## YOUR ASSIGNMENT:
Your job is to copy every record exactly.

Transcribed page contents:
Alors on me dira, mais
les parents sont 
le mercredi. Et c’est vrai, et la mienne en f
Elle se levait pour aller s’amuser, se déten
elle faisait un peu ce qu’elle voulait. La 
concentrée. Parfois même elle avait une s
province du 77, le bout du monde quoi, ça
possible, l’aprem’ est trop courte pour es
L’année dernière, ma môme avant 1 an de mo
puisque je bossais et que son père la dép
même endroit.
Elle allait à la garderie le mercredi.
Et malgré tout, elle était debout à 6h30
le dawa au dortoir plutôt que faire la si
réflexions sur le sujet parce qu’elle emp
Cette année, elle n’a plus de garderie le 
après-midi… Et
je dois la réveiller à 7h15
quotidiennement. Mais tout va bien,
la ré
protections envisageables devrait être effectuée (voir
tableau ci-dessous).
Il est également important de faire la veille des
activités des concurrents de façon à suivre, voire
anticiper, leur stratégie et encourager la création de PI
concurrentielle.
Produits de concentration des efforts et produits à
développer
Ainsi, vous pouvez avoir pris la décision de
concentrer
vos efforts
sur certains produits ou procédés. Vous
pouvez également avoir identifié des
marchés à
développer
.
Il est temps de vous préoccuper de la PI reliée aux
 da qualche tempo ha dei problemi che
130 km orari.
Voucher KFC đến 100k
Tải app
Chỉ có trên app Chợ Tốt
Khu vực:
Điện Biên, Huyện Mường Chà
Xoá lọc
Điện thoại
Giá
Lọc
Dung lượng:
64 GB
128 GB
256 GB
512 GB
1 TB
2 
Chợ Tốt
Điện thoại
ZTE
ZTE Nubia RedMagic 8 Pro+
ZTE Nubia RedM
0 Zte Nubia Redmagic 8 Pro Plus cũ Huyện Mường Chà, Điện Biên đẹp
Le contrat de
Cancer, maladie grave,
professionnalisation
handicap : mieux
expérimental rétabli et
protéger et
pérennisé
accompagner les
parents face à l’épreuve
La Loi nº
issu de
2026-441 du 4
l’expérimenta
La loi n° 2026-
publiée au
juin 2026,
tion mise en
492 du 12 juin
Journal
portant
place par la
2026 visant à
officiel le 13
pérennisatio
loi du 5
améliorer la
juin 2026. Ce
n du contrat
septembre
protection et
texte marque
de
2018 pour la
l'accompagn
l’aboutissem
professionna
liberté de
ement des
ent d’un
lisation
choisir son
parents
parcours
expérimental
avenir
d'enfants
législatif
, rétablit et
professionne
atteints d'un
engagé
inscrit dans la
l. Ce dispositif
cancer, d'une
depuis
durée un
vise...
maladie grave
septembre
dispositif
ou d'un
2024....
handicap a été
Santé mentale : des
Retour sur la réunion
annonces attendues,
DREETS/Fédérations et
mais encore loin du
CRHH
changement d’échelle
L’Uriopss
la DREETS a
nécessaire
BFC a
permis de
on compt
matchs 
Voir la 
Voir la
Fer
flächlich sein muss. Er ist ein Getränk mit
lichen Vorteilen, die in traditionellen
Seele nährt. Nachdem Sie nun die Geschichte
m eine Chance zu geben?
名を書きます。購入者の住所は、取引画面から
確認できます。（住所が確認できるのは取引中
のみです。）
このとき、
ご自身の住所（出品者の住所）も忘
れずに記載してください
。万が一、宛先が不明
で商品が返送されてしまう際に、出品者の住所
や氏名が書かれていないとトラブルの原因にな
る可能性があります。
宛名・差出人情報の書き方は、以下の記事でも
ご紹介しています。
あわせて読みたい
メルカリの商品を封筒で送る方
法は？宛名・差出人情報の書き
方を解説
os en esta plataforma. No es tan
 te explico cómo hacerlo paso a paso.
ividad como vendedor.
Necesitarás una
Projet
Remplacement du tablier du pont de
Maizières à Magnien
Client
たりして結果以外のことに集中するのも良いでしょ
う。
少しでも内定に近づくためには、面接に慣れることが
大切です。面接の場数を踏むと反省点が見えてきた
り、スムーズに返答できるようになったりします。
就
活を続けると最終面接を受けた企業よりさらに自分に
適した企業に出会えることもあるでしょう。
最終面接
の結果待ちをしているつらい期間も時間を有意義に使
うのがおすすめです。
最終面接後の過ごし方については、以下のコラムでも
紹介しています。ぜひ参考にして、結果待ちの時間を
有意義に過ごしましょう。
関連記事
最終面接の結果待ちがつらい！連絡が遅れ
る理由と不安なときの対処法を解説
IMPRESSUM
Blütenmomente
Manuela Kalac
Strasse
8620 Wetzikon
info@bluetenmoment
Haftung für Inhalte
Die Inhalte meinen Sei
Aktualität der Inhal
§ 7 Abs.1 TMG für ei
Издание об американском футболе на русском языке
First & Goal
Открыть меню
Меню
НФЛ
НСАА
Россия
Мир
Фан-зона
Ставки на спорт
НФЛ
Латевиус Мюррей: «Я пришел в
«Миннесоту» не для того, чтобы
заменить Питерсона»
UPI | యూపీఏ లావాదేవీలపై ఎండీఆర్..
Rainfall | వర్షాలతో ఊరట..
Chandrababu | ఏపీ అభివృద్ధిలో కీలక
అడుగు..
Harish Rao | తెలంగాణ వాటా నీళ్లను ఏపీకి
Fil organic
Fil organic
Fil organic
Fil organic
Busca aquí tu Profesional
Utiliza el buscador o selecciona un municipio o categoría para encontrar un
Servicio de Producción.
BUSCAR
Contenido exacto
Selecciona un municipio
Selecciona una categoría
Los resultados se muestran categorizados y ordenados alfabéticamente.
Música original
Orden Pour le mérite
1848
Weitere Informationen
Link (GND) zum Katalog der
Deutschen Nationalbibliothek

## RESULT FOR THIS TASK:
Alors on me dira, mais
les parents sont 
le mercredi. Et c’est vrai, et la mienne en f
Elle se levait pour aller s’amuser, se déten
elle faisait un peu ce qu’elle voulait. La 
concentrée. Parfois même elle avait une s
province du 77, le bout du monde quoi, ça
possible, l’aprem’ est trop courte pour es
L’année dernière, ma môme avant 1 an de mo
puisque je bossais et que son père la dép
même endroit.
Elle allait à la garderie le mercredi.
Et malgré tout, elle était debout à 6h30
le dawa au dortoir plutôt que faire la si
réflexions sur le sujet parce qu’elle emp
Cette année, elle n’a plus de garderie le 
après-midi… Et
je dois la réveiller à 7h15
quotidiennement. Mais tout va bien,
la ré
protections envisageables devrait être effectuée (voir
tableau ci-dessous).
Il est également important de faire la veille des
activités des concurrents de façon à suivre, voire
anticiper, leur stratégie et encourager la création de PI
concurrentielle.
Produits de concentration des efforts et produits à
développer
Ainsi, vous pouvez avoir pris la décision de
concentrer
vos efforts
sur certains produits ou procédés. Vous
pouvez également avoir identifié des
marchés à
développer
.
Il est temps de vous préoccuper de la PI reliée aux
 da qualche tempo ha dei problemi che
130 km orari.
Voucher KFC đến 100k
Tải app
Chỉ có trên app Chợ Tốt
Khu vực:
Điện Biên, Huyện Mường Chà
Xoá lọc
Điện thoại
Giá
Lọc
Dung lượng:
64 GB
128 GB
256 GB
512 GB
1 TB
2 
Chợ Tốt
Điện thoại
ZTE
ZTE Nubia RedMagic 8 Pro+
ZTE Nubia RedM
0 Zte Nubia Redmagic 8 Pro Plus cũ Huyện Mường Chà, Điện Biên đẹp
Le contrat de
Cancer, maladie grave,
professionnalisation
handicap : mieux
expérimental rétabli et
protéger et
pérennisé
accompagner les
parents face à l’épreuve
La Loi nº
issu de
2026-441 du 4
l’expérimenta
La loi n° 2026-
publiée au
juin 2026,
tion mise en
492 du 12 juin
Journal
portant
place par la
2026 visant à
officiel le 13
pérennisatio
loi du 5
améliorer la
juin 2026. Ce
n du contrat
septembre
protection et
texte marque
de
2018 pour la
l'accompagn
l’aboutissem
professionna
liberté de
ement des
ent d’un
lisation
choisir son
parents
parcours
expérimental
avenir
d'enfants
législatif
, rétablit et
professionne
atteints d'un
engagé
inscrit dans la
l. Ce dispositif
cancer, d'une
depuis
durée un
vise...
maladie grave
septembre
dispositif
ou d'un
2024....
handicap a été
Santé mentale : des
Retour sur la réunion
annonces attendues,
DREETS/Fédérations et
mais encore loin du
CRHH
changement d’échelle
L’Uriopss
la DREETS a
nécessaire
BFC a
permis de
on compt
matchs 
Voir la 
Voir la
Fer
flächlich sein muss. Er ist ein Getränk mit
lichen Vorteilen, die in traditionellen
Seele nährt. Nachdem Sie nun die Geschichte
m eine Chance zu geben?
名を書きます。購入者の住所は、取引画面から
確認できます。（住所が確認できるのは取引中
のみです。）
このとき、
ご自身の住所（出品者の住所）も忘
れずに記載してください
。万が一、宛先が不明
で商品が返送されてしまう際に、出品者の住所
や氏名が書かれていないとトラブルの原因にな
る可能性があります。
宛名・差出人情報の書き方は、以下の記事でも
ご紹介しています。
あわせて読みたい
メルカリの商品を封筒で送る方
法は？宛名・差出人情報の書き
方を解説
os en esta plataforma. No es tan
 te explico cómo hacerlo paso a paso.
ividad como vendedor.
Necesitarás una
Projet
Remplacement du tablier du pont de
Maizières à Magnien
Client
たりして結果以外のことに集中するのも良いでしょ
う。
少しでも内定に近づくためには、面接に慣れることが
大切です。面接の場数を踏むと反省点が見えてきた
り、スムーズに返答できるようになったりします。
就
活を続けると最終面接を受けた企業よりさらに自分に
適した企業に出会えることもあるでしょう。
最終面接
の結果待ちをしているつらい期間も時間を有意義に使
うのがおすすめです。
最終面接後の過ごし方については、以下のコラムでも
紹介しています。ぜひ参考にして、結果待ちの時間を
有意義に過ごしましょう。
関連記事
最終面接の結果待ちがつらい！連絡が遅れ
る理由と不安なときの対処法を解説
IMPRESSUM
Blütenmomente
Manuela Kalac
Strasse
8620 Wetzikon
info@bluetenmoment
Haftung für Inhalte
Die Inhalte meinen Sei
Aktualität der Inhal
§ 7 Abs.1 TMG für ei
Издание об американском футболе на русском языке
First & Goal
Открыть меню
Меню
НФЛ
НСАА
Россия
Мир
Фан-зона
Ставки на спорт
НФЛ
Латевиус Мюррей: «Я пришел в
«Миннесоту» не для того, чтобы
заменить Питерсона»
UPI | యూపీఏ లావాదేవీలపై ఎండీఆర్..
Rainfall | వర్షాలతో ఊరట..
Chandrababu | ఏపీ అభివృద్ధిలో కీలక
అడుగు..
Harish Rao | తెలంగాణ వాటా నీళ్లను ఏపీకి
Fil organic
Fil organic
Fil organic
Fil organic
Busca aquí tu Profesional
Utiliza el buscador o selecciona un municipio o categoría para encontrar un
Servicio de Producción.
BUSCAR
Contenido exacto
Selecciona un municipio
Selecciona una categoría
Los resultados se muestran categorizados y ordenados alfabéticamente.
Música original
Orden Pour le mérite
1848
Weitere Informationen
Link (GND) zum Katalog der
Deutschen Nationalbibliothek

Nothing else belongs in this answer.